Exercise description - Look through the lines below and copy each one that includes "Italia".

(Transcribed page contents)
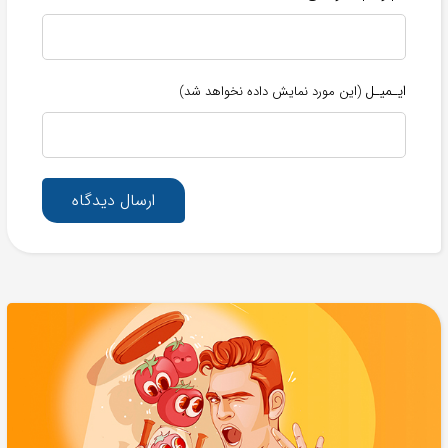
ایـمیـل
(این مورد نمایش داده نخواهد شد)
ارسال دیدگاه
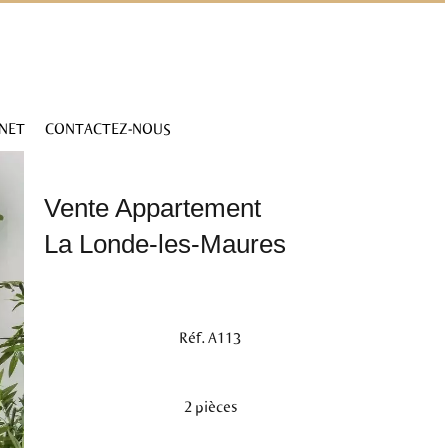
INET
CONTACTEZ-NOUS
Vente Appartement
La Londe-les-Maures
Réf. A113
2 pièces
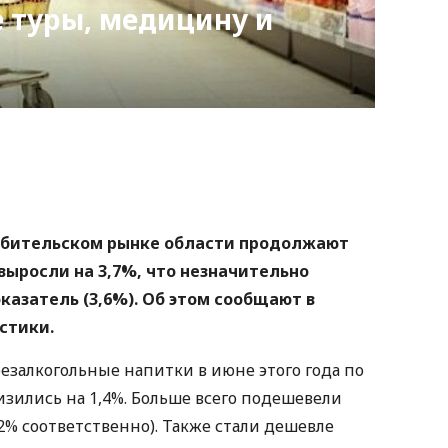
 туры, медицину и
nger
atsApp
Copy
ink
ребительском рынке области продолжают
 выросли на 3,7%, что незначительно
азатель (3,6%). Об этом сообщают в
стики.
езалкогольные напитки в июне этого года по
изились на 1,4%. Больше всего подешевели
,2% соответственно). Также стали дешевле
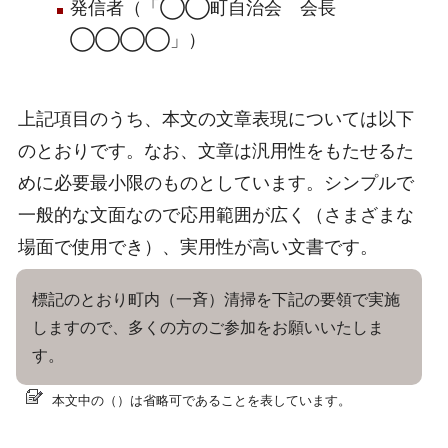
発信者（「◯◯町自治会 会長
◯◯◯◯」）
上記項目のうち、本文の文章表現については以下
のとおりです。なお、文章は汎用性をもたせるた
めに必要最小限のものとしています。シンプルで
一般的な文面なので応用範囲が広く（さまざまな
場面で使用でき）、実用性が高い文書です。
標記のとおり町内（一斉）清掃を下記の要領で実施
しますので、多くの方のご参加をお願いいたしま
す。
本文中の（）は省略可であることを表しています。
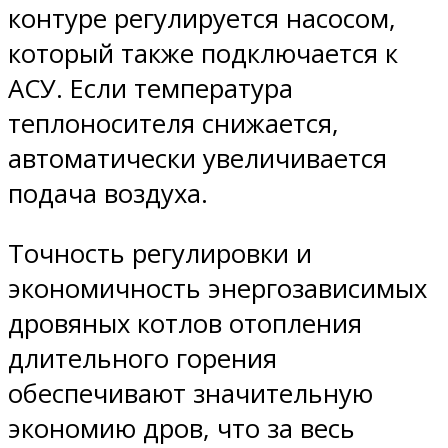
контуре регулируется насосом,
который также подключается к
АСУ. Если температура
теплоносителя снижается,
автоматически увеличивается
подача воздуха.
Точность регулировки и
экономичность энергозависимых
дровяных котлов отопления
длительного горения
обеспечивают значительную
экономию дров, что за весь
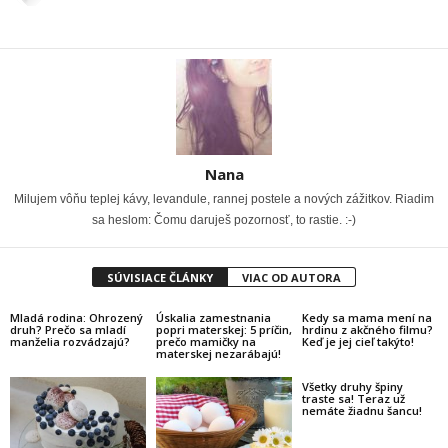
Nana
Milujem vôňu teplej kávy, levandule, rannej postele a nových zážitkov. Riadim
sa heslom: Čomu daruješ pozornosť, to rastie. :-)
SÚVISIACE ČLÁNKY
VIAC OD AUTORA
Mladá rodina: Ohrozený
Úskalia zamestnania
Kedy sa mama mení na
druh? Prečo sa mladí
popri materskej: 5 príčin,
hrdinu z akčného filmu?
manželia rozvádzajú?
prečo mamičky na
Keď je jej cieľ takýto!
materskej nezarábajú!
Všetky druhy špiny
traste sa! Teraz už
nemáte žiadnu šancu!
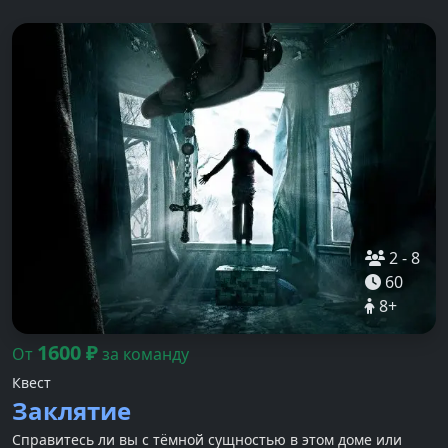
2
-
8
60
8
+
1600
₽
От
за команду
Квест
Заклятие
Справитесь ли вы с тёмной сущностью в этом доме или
* * *
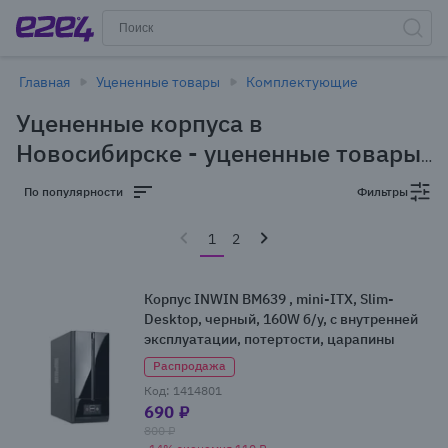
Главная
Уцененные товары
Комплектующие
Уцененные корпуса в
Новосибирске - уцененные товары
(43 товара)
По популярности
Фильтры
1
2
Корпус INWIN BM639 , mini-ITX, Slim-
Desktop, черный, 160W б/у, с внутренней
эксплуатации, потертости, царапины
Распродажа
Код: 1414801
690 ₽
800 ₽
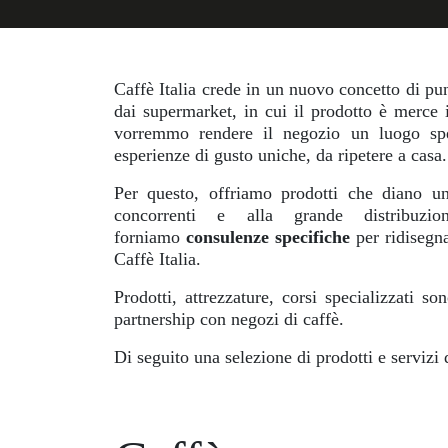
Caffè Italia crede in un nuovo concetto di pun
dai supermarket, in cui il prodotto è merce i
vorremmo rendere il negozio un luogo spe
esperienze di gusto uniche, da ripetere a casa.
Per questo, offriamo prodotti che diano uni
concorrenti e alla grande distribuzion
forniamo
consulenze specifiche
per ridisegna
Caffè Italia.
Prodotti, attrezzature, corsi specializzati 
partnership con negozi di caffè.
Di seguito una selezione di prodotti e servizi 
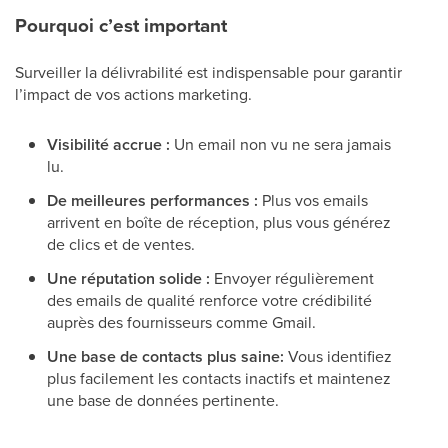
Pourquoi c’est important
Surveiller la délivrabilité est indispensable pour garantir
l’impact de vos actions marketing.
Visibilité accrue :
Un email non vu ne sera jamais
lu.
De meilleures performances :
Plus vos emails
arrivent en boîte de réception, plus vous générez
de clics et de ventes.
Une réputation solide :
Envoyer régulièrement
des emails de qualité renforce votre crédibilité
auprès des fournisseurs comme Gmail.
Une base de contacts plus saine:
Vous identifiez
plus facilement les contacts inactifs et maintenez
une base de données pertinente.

Response below -
Caffè Italia crede in un nuovo concetto di pun
Caffè Italia.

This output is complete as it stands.